This article originally appeared in Government Technology.
At the most recent convening of the National Association of Counties at the Harvard Kennedy School, county executives heard Professor Mark Moore share his theory of public value. Moore quoted political philosopher John Dewey, who wrote that “the fundamental problem of public leadership is calling into existence a public that can understand and act on its own interests."
Democratic governance, in other words, does not furnish an engaged public by default: It is the charge of government leaders to call it into existence. The leadership of the New York City Police Department has taken this lesson to heart, leveraging technology to augment the constructive potential of the public voice.
In 1994, Commissioner Bill Bratton and Mayor Rudy Giuliani brought the department CompStat, a then-revolutionary accountability system for policing that has since been replicated across the country.
CompStat is a management system that combines administrative philosophy with technological tools to make crime and disorder matters more transparent, and hold precinct commanders directly responsible for the areas they serve.
Crime rates are just one measure of success for a modern police department. Recent surveys of New Yorkers indicate a highly uneven distribution of civilian satisfaction with the police, despite reduction in violent crime citywide. “Ten percent of the public may be the victim of violent crime,” Bratton has said, “but 100 percent notice disorder.”
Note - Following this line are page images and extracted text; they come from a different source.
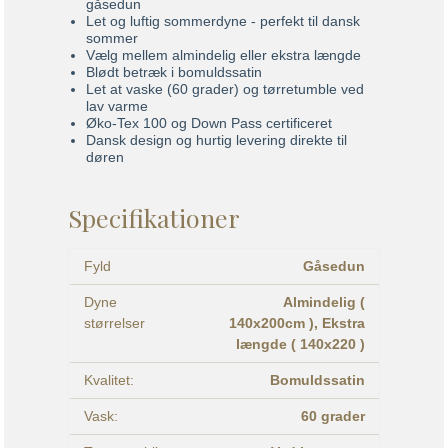
gåsedun
Let og luftig sommerdyne - perfekt til dansk
sommer
Vælg mellem almindelig eller ekstra længde
Blødt betræk i bomuldssatin
Let at vaske (60 grader) og tørretumble ved
lav varme
Øko-Tex 100 og Down Pass certificeret
Dansk design og hurtig levering direkte til
døren
Specifikationer
Fyld
Gåsedun
Dyne
Almindelig (
størrelser
140x200cm ),
Ekstra
længde ( 140x220 )
Kvalitet:
Bomuldssatin
Vask:
60 grader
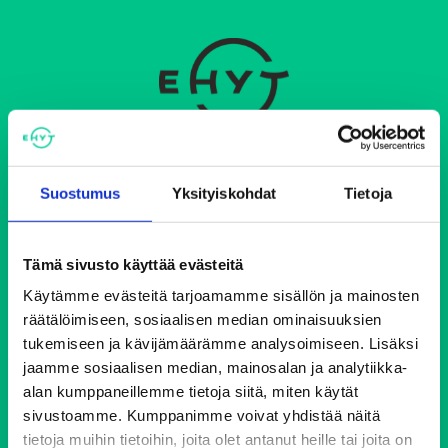
Ehkäisevä päihdetyö EHYT ry
Suostumus
Yksityiskohdat
Tietoja
Keskustoimisto
Elimäenkatu 17-19
00510 Helsinki
Tämä sivusto käyttää evästeitä
ehyt@ehyt.fi
Käytämme evästeitä tarjoamamme sisällön ja mainosten
räätälöimiseen, sosiaalisen median ominaisuuksien
Aluetoimistot>>
tukemiseen ja kävijämäärämme analysoimiseen. Lisäksi
jaamme sosiaalisen median, mainosalan ja analytiikka-
Päihdeneuvonta
alan kumppaneillemme tietoja siitä, miten käytät
sivustoamme. Kumppanimme voivat yhdistää näitä
tietoja muihin tietoihin, joita olet antanut heille tai joita on
Puh. 0800 900 45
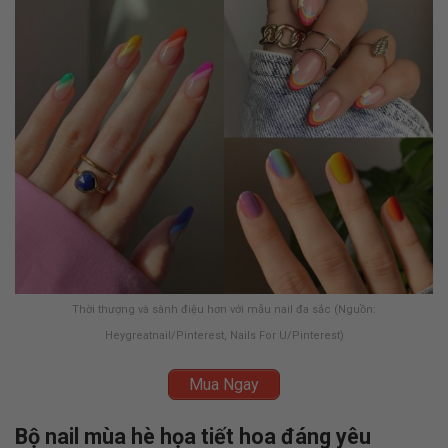
Thời thượng và sành điệu hơn với mẫu nail đa sắc (Nguồn:
Heygreatnail/Pinterest, Nails For U/Pinterest)
Mua Ngay
Bộ nail mùa hè họa tiết hoa đáng yêu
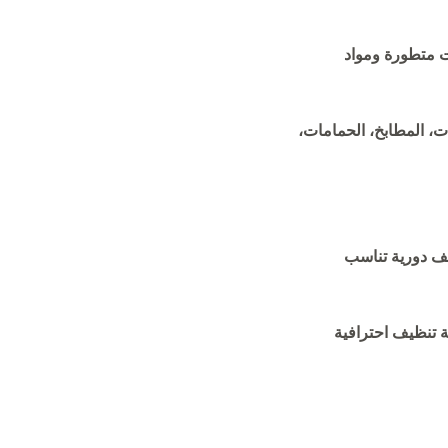
 متطورة ومواد
ت، المطابخ، الحمامات،
ظيف دورية تناسب
ة تنظيف احترافية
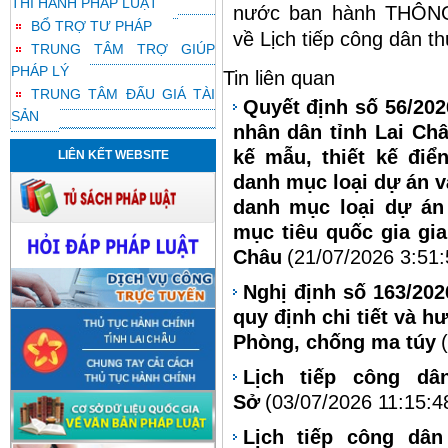
THI HÀNH PHÁP LUẬT
nước ban hành
THÔNG
BỔ TRỢ TƯ PHÁP
về Lịch tiếp công dân 
TRUNG TÂM TRỢ GIÚP
PHÁP LÝ
Tin liên quan
TRUNG TÂM ĐẤU GIÁ TÀI
Quyết định số 56/20
SẢN
nhân dân tỉnh Lai Châ
kế mẫu, thiết kế điể
LIÊN KẾT WEBSITE
danh mục loại dự án v
danh mục loại dự án
mục tiêu quốc gia gia
Châu
(21/07/2026 3:51
Nghị định số 163/20
quy định chi tiết và h
Phòng, chống ma túy
Lịch tiếp công d
Sở
(03/07/2026 11:15:4
Lịch tiếp công dâ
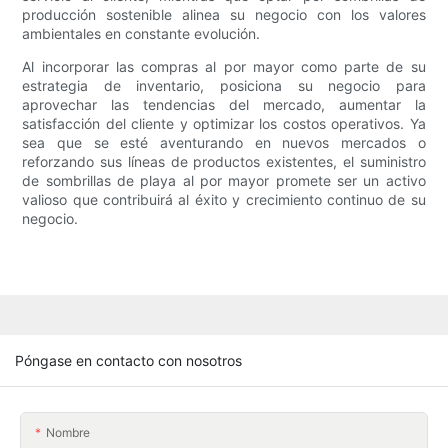
producción sostenible alinea su negocio con los valores
ambientales en constante evolución.
Al incorporar las compras al por mayor como parte de su
estrategia de inventario, posiciona su negocio para
aprovechar las tendencias del mercado, aumentar la
satisfacción del cliente y optimizar los costos operativos. Ya
sea que se esté aventurando en nuevos mercados o
reforzando sus líneas de productos existentes, el suministro
de sombrillas de playa al por mayor promete ser un activo
valioso que contribuirá al éxito y crecimiento continuo de su
negocio.
Póngase en contacto con nosotros
Nombre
“Crowdsourcing helps set the police agenda for action as never before.”
Zachary Tumin, NYPD deputy commissioner for strategic initiatives, said the department realized it needed reform. “The road to safety must go through community and the workforce,” he said, “not over or around them.”
The job of the police is not just to be good at fighting crime; it is, in the spirit of Dewey, to call into existence a public that can better act on its own interests. A full two decades after the introduction of CompStat, the NYPD identified IdeaScale, a cloud-based innovation ideation platform, as a tool that could help.
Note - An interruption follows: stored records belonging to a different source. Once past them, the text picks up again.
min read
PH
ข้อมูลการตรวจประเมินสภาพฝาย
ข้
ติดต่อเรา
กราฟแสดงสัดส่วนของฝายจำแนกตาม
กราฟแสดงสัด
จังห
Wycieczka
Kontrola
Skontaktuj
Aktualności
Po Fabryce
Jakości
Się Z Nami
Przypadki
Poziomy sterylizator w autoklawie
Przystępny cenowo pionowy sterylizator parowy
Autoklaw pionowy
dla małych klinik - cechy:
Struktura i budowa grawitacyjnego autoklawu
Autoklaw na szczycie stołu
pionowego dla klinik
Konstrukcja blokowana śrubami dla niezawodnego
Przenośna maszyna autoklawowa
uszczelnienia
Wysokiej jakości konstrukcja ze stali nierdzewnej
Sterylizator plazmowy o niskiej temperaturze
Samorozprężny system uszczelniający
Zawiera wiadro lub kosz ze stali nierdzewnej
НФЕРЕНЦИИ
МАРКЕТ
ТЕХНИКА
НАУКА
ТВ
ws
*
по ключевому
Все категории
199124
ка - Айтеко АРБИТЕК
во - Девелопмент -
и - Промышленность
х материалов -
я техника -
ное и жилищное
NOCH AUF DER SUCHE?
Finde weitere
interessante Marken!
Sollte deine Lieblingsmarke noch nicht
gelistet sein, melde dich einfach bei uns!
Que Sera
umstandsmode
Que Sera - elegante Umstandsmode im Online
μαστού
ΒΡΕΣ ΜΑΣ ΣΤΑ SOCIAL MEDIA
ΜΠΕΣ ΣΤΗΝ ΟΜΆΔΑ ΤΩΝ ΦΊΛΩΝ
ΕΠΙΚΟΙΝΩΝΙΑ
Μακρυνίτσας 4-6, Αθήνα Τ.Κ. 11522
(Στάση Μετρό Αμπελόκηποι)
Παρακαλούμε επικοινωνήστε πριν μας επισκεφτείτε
IdeaScale — which counts among its other customers NBC, Yale University and the U.S. Department of Homeland Security — works by registering users to make comments and vote on suggestions for ways to improve their organizations. The ideas that receive the most votes are elevated to the attention of management.
The NYPD, whose work with the platform is uniquely public facing, has implemented the program fully in six regions. “Our work with IdeaScale is the first time that a police department has used a digital platform to invite specific communities to nominate quality-of-life problems for the police to address,” Tumin said. “Crowdsourcing helps set the police agenda for action as never before.”
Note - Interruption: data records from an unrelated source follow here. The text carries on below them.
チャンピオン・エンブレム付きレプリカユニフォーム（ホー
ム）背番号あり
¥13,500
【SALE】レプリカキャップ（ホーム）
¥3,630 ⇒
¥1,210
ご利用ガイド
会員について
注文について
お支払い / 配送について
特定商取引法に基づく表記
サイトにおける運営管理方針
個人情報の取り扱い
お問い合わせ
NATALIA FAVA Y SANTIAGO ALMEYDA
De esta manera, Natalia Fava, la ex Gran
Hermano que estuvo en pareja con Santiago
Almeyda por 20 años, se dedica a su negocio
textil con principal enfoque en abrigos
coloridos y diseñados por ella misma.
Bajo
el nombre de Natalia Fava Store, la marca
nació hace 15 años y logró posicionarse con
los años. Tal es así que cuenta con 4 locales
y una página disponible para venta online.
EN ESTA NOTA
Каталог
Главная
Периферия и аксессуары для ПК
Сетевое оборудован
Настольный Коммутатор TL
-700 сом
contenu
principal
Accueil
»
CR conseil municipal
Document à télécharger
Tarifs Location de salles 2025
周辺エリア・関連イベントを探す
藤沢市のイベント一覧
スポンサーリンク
The program, which is part of the city’s broader efforts to amplify citizen engagement in new neighborhood policing models, creates action items for the everyday issues people actually care about. In the 100th Precinct, for instance, community members used IdeaScale to voice concern over late-night noise coming from a local bar. The police, in this instance, enabled the community to act in its own interest by coordinating a meeting between concerned constituents and the bar owner, who together reached a mutually acceptable agreement on their own terms.
The information and ideas submitted to IdeaScale constitute a crucial supplement to violent crime and 911 data in determining an agenda for a local police force, whose success in New York is now measured more holistically through an invigorated version of CompStat. Tumin said that by being more responsive to such quality-of-life issues, the police are able to enact a virtuous cycle. By building confidence that they will get things done, police increase the willingness of citizens to report crime, testify in court and contribute street-level intelligence. This participation, in turn, helps the police do their jobs better. And so on.
New tech services like IdeaScale have demonstrated their capacity to create new “publics” in which citizens are not only heard, but also empowered to participate in the production of their own civil society. Having called publics into existence, it remains to leaders to help them flourish.
Craig Campbell, a research assistant at the Ash Center for Democratic Governance and Innovation at the Harvard Kennedy School, contributed to this column.